There was substantial variation in the medical school experiences of these residents, a variation all the more remarkable given the fact that over half of them were from just two schools. Their medical school experiences varied depending on their interest in rural practice. Residents planning a rural practice reported more experience with procedures and a greater interest in performing them in the future. There was no significant difference in the total number of procedures in which male and female residents reported confidence, but men were more likely to feel confident with wound care, emergency management, and resuscitation skills, while women were more confident with pap smears. Only 15 of the 69 procedures had been performed or observed more than five times by at least half of the residents. The study asked about student experience, but it did not assess the practice characteristics of their teachers. Previous work suggests that the scope of practice of family medicine preceptors has a major impact on student career choice.2,3 It seems obvious that this factor would also impact what students observe and learn to do.
What are the lessons to be learned from this paper? First, the variation among the students is remarkable, particularly when you consider that nearly all of them were from Canadian medical schools. The variation would probably be even greater in American family medicine residents because of the wider curricular diversity among American medical schools and the fact that American residencies include more graduates from osteopathic and international medical schools. Second, residency educators have long known that there are important gender differences in resident experience. It is now clear that this difference starts while learners are still in medical school. Finally, it is instructive to consider the third column in the paper’s Table 2. This column lists the percent of students in the study who had never performed, assisted, or observed each procedure on the list.

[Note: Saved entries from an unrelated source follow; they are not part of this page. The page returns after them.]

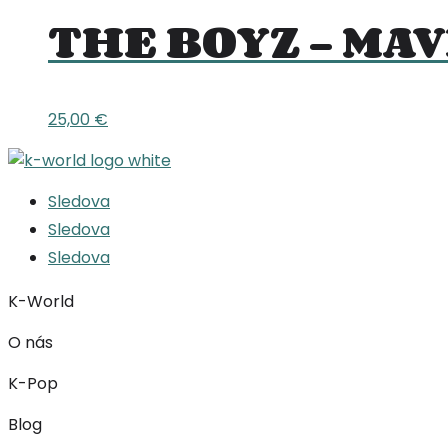
THE BOYZ – MAV
25,00
€
Sledova
Sledova
Sledova
K-World
O nás
K-Pop
Blog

Over 40% of the students had never experienced a toenail removal, the removal of a foreign body from the ear or nose, anoscopy, thrombosed hemorrhoid drainage, aspiration or injection of a bursa, or peripheral venous access in an infant. On the other hand, over half of the students felt confident to independently perform some of the procedures. How much of the difference from student to student is explained by their own motivation and how much was determined by who their family medicine preceptor happened to be?
American medical schools are struggling with a critical shortage of preceptors willing to work with medical students on family medicine clerkships. Some institutions have tried to address this problem by increasing online education or by using simulation technology. Well-accepted standardized courses already exist for simulation of advanced cardiac life support (ACLS), obstetric procedures (ALSO), newborn life support (NRP), and advanced trauma care (ATLS), and standardized patients are commonly used to teach communication skills. But procedural skills are still learned largely by caring for actual patients. The clinical skills of a family physician are not abstract concepts to be learned only in theory; they are acquired and mastered by practice with real patients, side-by-side with teachers who exemplify the skills being taught. That is why medical school educators in family medicine need to be acutely concerned about the scope of practice of those they entrust with student clinical training. When experience with common procedures is not available in medical school, students require remediation in residency. This places a heavy burden on residency programs, and the challenge is further increased by restrictions in resident work hours and by a declining number of role models in full-scope practice after residency.4
We know that insufficient clinical experience in medical school is a problem; maybe it is time to do something about it. Consider what might happen if family medicine residency directors developed a way to explicitly rank medical schools based on how well prepared their graduates are to enter a residency in our discipline and then publicly reported the results. We already rank medical schools accordingly to the quantity of family medicine graduates they produce.5,6 It would not be that difficult to assess entering residents and produce a ranking of schools based on quality as well. First-year residents already take the in-training exam from the American Board of Family Medicine as a measure of knowledge. In this issue, Garcia-Rodriguez and colleagues have shown us one way to assess procedural experience. All we would need to add would be assessments of behavioral skills and professionalism. Medical school leaders clearly take notice of their schools’ ranking in research productivity and in the annual ranking of their academic reputations by US News and World Report. It is time to give credit to schools that consistently provide excellent clinical experience for their students and to call out those that do not. Medical schools are not shy about charging as much tuition as the market will bear and enrolling more students each year in spite of the preceptor shortage. Perhaps the residency education community should be more demanding about the product they produce.